Much later that morning at the road side, I stood waiting for a taxi to take me to the Gendarmerie Command Post to report my night’s ordeal. I saw the same fishermen I saw everyday returning with their puny catch from the treacherous creeks of the Gulf of Guinea. They trudged along in silence, with the same cracked blue enamel basins they balanced hands free on their heads. Their shoulders slouching from the weight of the same nets and used fertilizer bags of fresh fish. And, for some, the same dressing. Green Wellington boots and thick, yellow, plastic raincoats they wore since I first set eyes on them close to a decade now. I knew where they were headed. The women would go to the market, sell the fish and buy foodstuff for the household. The men shot straight to “afofo” joints where they bought the colourless soporiferous distillate that helps them sleep through the stifling heat of the afternoon till night time. After sun set the men would leave their “junior wives” and mistresses, gather their things and head back to spend the night with their senior “wife” or first love…the sea.

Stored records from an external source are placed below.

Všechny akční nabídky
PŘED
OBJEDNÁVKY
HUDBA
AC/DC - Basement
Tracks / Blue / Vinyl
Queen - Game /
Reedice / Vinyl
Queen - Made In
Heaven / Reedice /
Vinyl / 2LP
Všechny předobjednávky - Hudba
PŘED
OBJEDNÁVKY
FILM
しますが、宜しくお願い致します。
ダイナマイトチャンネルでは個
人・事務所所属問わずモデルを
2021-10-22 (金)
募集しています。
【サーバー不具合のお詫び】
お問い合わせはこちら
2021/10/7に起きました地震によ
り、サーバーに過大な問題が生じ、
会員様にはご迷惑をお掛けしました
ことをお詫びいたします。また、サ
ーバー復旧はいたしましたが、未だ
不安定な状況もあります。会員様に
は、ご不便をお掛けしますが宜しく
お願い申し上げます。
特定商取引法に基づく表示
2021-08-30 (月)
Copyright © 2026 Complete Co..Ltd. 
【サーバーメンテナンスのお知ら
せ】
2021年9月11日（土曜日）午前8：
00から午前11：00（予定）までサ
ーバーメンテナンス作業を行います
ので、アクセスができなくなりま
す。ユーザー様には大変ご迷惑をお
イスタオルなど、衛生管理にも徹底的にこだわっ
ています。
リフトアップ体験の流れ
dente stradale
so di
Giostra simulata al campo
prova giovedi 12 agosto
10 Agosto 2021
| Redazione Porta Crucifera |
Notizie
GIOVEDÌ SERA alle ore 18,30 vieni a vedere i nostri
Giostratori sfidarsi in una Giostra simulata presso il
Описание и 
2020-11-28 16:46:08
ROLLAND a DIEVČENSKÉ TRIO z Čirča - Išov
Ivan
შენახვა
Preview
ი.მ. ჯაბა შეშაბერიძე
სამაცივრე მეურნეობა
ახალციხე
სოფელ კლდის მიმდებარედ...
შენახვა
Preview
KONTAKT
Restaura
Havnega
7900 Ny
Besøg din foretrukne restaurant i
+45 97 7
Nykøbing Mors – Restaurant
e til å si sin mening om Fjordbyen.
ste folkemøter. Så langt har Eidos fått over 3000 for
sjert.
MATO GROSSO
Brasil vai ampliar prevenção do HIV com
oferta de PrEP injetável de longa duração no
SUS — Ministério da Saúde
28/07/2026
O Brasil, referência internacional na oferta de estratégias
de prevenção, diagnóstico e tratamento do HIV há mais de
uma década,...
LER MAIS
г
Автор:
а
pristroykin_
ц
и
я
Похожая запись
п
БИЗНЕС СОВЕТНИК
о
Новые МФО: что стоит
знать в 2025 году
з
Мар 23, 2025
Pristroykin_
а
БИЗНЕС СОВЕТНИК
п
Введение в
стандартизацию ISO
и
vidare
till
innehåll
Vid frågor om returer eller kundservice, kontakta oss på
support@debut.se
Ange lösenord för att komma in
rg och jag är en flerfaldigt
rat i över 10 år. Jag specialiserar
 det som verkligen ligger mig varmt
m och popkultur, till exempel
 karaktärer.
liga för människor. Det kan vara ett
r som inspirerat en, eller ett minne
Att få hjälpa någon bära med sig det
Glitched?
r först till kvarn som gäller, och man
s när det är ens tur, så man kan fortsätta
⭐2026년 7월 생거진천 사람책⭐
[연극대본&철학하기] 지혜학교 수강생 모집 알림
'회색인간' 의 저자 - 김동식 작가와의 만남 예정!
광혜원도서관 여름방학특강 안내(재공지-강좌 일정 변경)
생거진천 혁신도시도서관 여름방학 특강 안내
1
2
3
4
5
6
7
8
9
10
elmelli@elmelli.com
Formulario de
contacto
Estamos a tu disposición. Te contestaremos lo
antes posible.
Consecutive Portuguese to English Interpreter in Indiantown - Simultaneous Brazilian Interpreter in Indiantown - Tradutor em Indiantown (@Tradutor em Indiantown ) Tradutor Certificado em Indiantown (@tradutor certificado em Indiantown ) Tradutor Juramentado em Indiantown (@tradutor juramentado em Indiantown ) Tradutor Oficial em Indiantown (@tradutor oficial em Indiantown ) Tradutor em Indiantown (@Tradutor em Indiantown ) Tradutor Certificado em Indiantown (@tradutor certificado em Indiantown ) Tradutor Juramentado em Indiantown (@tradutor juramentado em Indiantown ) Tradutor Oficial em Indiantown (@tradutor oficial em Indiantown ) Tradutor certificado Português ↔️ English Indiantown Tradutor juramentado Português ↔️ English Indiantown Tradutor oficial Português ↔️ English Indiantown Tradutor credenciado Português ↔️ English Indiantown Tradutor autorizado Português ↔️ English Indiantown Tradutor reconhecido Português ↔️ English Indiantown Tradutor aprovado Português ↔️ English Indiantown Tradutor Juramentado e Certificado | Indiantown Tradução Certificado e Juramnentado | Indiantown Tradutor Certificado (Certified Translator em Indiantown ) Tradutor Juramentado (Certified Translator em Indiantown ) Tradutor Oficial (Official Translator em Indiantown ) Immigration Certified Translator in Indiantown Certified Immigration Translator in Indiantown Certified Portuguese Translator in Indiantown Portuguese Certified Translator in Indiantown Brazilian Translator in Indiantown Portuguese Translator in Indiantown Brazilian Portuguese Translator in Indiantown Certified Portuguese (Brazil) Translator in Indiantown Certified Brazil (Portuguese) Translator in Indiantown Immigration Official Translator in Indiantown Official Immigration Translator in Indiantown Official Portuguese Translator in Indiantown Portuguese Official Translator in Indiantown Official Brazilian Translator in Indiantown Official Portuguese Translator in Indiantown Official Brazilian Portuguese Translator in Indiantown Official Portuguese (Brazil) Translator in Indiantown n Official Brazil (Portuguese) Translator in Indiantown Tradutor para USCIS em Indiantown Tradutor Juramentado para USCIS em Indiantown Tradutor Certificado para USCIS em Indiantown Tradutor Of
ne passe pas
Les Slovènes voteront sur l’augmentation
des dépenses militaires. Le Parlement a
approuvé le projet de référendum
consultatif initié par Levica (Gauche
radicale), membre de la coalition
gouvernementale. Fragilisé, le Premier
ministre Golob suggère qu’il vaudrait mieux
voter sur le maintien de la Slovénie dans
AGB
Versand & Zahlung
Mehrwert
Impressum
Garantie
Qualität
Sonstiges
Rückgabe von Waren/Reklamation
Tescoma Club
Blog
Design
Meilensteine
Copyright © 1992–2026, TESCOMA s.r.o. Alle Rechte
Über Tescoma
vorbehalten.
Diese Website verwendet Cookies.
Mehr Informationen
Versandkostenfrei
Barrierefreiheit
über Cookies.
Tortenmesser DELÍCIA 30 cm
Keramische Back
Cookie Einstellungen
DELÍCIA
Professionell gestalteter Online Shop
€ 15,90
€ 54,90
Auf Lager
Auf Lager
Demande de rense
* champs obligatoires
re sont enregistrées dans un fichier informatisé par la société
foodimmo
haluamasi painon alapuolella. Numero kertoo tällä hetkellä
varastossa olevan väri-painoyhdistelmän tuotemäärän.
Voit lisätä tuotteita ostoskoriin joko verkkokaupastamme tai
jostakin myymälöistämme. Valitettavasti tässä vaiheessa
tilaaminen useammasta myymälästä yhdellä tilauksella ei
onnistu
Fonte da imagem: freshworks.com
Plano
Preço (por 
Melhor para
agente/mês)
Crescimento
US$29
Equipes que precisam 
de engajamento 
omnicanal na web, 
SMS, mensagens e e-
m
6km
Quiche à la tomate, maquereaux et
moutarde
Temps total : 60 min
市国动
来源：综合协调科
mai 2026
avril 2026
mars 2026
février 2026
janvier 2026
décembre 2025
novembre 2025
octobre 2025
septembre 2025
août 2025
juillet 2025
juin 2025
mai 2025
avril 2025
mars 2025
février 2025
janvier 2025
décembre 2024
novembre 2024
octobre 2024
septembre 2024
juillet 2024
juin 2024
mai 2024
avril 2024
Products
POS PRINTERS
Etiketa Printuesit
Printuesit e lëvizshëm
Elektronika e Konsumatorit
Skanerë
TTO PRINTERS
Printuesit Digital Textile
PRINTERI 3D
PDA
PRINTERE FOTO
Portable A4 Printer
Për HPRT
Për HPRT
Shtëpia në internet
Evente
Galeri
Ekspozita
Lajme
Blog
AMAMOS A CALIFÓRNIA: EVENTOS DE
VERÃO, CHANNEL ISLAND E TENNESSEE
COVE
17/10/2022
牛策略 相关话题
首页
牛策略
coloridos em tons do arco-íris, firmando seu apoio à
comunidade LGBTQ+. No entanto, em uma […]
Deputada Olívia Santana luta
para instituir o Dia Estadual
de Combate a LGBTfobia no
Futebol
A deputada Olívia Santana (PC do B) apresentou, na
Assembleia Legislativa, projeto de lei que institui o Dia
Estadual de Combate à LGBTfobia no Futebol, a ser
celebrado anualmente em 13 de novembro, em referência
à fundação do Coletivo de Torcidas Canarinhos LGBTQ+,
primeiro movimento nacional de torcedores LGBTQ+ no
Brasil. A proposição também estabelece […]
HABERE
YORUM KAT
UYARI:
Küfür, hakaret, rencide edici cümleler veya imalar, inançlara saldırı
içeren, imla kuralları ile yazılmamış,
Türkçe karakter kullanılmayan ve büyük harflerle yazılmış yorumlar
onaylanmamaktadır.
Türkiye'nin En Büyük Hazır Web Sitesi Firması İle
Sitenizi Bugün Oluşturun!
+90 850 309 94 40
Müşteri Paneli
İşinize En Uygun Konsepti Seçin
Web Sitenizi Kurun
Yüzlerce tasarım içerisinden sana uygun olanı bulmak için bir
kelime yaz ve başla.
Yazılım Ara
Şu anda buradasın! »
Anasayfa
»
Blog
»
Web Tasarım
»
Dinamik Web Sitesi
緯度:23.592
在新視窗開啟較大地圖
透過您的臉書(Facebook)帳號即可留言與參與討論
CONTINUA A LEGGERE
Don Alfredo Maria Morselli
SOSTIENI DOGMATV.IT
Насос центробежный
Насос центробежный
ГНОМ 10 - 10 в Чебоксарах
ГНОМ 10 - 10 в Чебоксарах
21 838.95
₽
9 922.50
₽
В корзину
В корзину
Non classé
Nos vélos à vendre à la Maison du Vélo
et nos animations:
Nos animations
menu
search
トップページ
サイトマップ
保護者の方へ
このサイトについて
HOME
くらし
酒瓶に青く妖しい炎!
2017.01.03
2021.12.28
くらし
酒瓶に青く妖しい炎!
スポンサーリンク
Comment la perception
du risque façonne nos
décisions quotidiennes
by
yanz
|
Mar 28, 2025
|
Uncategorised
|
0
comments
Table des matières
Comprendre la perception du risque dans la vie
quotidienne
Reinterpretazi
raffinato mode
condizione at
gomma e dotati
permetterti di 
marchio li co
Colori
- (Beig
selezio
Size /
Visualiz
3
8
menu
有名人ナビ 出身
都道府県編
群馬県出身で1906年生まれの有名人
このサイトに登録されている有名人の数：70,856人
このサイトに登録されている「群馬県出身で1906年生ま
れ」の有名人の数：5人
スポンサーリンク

The emptiness and vacuity of my life in this “cul de sac” was daunting. Realisation was suddenly and wickedly projected before me. It was there in the fishermen wading up and down through unseen obstacles, bearing weights as if accepting penance to expiate hidden sins: The “Inferno” of the same thing every morning and every evening, day after day.
What had I been thinking? Eight years needled like a spider to the wall. Wriggling to no purpose in this town that seemed, upon independence, to have frozen still in mid development. The soap factory had closed down, no more Tiko soap. The Cinema hall was dark and silent and the vibrant wharf reduced to naught. “Airport Hotel” was a macabre shadow of itself. As for the Tiko Airport itself, where the Great Nkrumah himself landed and took off the only time he came to this country, it had been closed down. The runway was split up and ploughed out, divided among tribal traders who respect no history and venal “chefs de terre” Administrators. Those people who hang up banners in abysmally poor language in Tiko as if to drive in the nail to the coffin and deny the town its very identity. “No!” I protested under my breath. I had had my share of Tiko and I had to leave… or perish.